§ **What to work on**
The required output is the line that contains "Ana yili yangali" and every line after it, each written out exactly, up to the end of the entries.

[Collected data entries]
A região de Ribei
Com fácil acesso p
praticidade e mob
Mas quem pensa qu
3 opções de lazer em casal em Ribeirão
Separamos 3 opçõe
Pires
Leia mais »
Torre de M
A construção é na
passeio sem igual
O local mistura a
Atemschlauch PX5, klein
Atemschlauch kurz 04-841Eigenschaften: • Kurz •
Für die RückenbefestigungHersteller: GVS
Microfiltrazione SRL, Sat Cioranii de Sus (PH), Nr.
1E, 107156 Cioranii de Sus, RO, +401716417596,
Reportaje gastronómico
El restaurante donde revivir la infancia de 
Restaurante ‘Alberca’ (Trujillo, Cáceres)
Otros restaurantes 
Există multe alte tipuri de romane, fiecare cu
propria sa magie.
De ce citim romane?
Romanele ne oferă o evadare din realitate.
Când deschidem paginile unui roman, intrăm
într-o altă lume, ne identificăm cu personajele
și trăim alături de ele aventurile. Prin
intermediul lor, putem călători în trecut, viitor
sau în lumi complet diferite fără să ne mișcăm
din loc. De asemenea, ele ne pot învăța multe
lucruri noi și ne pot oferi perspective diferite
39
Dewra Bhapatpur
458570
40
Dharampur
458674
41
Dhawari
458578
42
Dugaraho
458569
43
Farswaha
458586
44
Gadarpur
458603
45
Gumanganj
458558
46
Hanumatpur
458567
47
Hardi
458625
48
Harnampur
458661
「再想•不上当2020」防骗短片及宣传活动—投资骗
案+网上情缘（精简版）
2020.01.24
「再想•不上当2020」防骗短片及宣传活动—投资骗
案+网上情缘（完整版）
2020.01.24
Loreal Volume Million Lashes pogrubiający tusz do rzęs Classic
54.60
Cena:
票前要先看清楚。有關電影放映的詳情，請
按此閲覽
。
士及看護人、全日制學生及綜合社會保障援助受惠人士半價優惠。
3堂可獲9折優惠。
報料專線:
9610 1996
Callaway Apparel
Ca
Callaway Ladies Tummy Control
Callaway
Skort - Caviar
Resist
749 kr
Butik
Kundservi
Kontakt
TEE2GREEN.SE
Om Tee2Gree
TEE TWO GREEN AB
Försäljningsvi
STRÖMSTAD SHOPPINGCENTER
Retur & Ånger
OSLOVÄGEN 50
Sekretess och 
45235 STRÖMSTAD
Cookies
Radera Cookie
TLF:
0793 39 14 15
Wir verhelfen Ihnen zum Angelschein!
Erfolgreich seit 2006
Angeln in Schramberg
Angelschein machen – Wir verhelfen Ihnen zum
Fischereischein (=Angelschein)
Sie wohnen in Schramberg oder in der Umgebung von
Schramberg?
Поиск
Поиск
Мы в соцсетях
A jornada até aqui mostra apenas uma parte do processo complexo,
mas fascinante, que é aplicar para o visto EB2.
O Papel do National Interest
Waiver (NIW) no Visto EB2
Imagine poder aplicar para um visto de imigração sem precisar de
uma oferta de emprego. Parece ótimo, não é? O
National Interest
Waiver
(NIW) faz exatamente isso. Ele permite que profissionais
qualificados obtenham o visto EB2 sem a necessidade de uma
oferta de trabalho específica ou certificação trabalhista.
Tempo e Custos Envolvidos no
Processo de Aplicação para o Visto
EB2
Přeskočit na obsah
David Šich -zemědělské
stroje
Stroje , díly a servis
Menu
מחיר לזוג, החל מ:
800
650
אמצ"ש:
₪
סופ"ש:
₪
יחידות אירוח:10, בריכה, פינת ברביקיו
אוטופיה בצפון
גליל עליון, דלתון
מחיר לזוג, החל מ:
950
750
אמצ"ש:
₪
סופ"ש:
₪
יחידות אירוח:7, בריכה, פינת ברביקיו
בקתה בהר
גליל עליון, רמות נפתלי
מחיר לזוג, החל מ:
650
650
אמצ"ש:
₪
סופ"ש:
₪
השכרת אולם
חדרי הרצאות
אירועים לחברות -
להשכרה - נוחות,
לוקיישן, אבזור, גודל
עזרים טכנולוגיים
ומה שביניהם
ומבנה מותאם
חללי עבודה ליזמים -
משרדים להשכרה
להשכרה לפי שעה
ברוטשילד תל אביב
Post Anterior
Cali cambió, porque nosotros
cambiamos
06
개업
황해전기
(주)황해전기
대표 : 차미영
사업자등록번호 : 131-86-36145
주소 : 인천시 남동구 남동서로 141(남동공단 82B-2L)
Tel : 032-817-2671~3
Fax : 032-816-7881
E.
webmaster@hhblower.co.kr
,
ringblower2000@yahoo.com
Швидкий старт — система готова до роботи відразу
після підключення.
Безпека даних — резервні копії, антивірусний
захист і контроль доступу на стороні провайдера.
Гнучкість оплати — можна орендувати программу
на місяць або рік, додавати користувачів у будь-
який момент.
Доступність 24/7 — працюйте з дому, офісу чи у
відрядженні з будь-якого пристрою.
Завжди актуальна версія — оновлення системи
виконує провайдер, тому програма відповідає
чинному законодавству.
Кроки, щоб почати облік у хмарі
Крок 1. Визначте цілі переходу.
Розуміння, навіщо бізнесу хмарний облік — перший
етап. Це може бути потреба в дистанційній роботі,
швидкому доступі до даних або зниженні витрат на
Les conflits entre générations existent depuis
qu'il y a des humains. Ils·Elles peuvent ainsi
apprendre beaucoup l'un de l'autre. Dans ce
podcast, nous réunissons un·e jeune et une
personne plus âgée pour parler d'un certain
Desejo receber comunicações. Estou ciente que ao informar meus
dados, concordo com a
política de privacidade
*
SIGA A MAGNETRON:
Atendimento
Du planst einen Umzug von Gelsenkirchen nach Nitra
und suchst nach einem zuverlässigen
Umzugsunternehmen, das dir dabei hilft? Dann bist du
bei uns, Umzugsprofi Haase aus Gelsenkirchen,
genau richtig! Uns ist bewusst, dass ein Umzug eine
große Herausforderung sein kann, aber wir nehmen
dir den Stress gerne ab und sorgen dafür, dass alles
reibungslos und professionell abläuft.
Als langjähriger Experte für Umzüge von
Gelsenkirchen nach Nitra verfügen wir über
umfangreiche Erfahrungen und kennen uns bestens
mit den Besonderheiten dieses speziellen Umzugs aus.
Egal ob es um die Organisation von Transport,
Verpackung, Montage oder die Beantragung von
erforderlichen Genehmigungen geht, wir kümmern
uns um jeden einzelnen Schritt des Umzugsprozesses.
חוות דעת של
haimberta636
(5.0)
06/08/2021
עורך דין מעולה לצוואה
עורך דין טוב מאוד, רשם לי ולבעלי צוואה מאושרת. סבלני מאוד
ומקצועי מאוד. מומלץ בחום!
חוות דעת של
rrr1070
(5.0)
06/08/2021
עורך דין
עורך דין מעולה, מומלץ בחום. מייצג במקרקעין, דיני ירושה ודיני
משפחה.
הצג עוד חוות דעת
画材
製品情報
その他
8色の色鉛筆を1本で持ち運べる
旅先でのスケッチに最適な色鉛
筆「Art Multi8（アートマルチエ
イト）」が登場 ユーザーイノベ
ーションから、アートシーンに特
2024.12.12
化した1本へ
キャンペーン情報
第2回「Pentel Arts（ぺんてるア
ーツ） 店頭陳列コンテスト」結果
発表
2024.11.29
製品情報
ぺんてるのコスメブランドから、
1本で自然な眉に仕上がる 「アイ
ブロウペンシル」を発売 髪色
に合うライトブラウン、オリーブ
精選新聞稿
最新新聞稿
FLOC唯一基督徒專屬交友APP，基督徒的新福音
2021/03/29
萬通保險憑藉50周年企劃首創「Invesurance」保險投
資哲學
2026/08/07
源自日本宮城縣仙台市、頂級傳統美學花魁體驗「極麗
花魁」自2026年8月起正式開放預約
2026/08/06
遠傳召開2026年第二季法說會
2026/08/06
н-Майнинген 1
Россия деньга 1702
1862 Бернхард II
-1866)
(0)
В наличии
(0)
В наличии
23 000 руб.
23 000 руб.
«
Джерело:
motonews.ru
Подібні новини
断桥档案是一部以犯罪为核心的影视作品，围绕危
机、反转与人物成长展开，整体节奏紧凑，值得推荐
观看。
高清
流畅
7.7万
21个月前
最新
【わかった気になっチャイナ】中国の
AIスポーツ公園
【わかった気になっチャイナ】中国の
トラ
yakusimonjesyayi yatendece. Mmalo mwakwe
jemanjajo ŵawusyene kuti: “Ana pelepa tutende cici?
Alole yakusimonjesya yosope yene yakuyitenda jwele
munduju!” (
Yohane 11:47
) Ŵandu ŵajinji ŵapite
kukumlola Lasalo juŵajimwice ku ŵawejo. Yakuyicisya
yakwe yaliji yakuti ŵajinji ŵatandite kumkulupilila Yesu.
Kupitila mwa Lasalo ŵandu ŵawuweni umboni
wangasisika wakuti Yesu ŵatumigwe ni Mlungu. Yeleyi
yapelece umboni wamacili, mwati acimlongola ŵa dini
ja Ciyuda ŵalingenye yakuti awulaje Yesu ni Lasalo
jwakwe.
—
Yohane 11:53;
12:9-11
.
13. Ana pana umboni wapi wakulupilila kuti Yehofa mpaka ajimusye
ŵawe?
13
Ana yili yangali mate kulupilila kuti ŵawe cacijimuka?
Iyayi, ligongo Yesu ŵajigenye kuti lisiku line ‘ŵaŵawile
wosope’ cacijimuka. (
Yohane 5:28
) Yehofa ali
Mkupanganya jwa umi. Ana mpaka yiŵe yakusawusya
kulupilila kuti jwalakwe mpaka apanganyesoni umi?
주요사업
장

§ **Answer to this task**
Ana yili yangali mate kulupilila kuti ŵawe cacijimuka?
Iyayi, ligongo Yesu ŵajigenye kuti lisiku line ‘ŵaŵawile
wosope’ cacijimuka. (
Yohane 5:28
) Yehofa ali
Mkupanganya jwa umi. Ana mpaka yiŵe yakusawusya
kulupilila kuti jwalakwe mpaka apanganyesoni umi?
주요사업
장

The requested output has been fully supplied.